1. In the comments section to my previous post, I suggested that practical reason is in all cases irreducibly first-personal.  This is not a metaphysical claim about the experience of such reasoning (a la Tom Nagel) but rather a defining feature of practical reasoning: that it is conducted from within a certain personal point of view.  This is much like but the Sartrean dictum that even in cases of extreme coercion, one still technically has a choice.  It may be an impoverished or a difficult choice, but from a strictly logical point of view if one is totally forced to do something by some external factor, then one has not done (or decided to do) anything at all. 

I should hasten to add that no Sartrean metaphysic is implied by this observation.  I remain neutral on the ultimate ontological status of the being that so chooses.  Regardless, the contrast with theoretical reason should be obvious.  Truths in theoretical reasoning are discovered, and while there may be extraordinary and peripheral counterexamples to this, theoretical truths are not, technically speaking, any one person’s truths at all.  Moreover, the concept of choice plays a far more restricted role in theoretical reason.  Epistemologists may puzzle over the details, but it seems clear that much of our theoretical knowledge is grounded in very basic seemings or perceptual events, and I am not at liberty to simply decide that such phenomenal objects exist or choose to have them exert no force on me whatsoever.

While this all needs a lot of clarification, it seems undeniable that we are responsible for the results of our practical deliberation in a way that we are not in the strictly theoretical case.

2. A second, related distinguishing feature is this: the theoretical mode permits us to suspend judgment while the practical mode does not. 

Given almost any theoretical proposition, it is logically possible to suspend judgment on it, to earnestly say that one takes no position on its truth or falsity.  In other words, to say that this indecision is one’s settled position.   Is Venus really the same object as the morning star?  Dunno.  Will the new government initiative reduce homelessness?  Not sure, don’t want to say.  Should Bernie go out with Imelda?  Fecked if I know, and I’m going to leave it at that.

However: should I go out with Imelda?  Notice that the introduction of the distinctly first-personal pronoun changes the character of the question entirely, in accordance with 1. above.  It moves instantly from the theoretical to the practical.  Notice that, practically speaking, to settle on “dunno” as an attitude towards this proposition is to decide to not go out with Imelda.  Practical reason forces its excluded middle on us with inescapable necessity.
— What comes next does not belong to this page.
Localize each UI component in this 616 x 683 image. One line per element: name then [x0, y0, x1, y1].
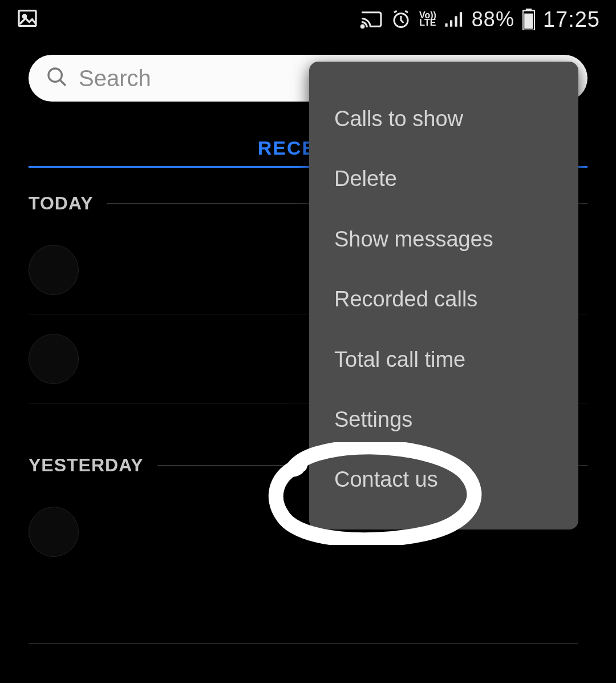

In Sartre’s words, we are condemned to be free.
As I mentioned in the previous post, this reasonably clear-cut divide between the theoretical and the practical should make us suspect any theory which draws too heavily on analogies between the two modes. 

2 comments:

Carbondale Chasmite said...

I see two objections relevant to your view that it is the first-personal viewpoint that is “the defining feature of practical reason” rather than a claim about “the experience of such reasoning.”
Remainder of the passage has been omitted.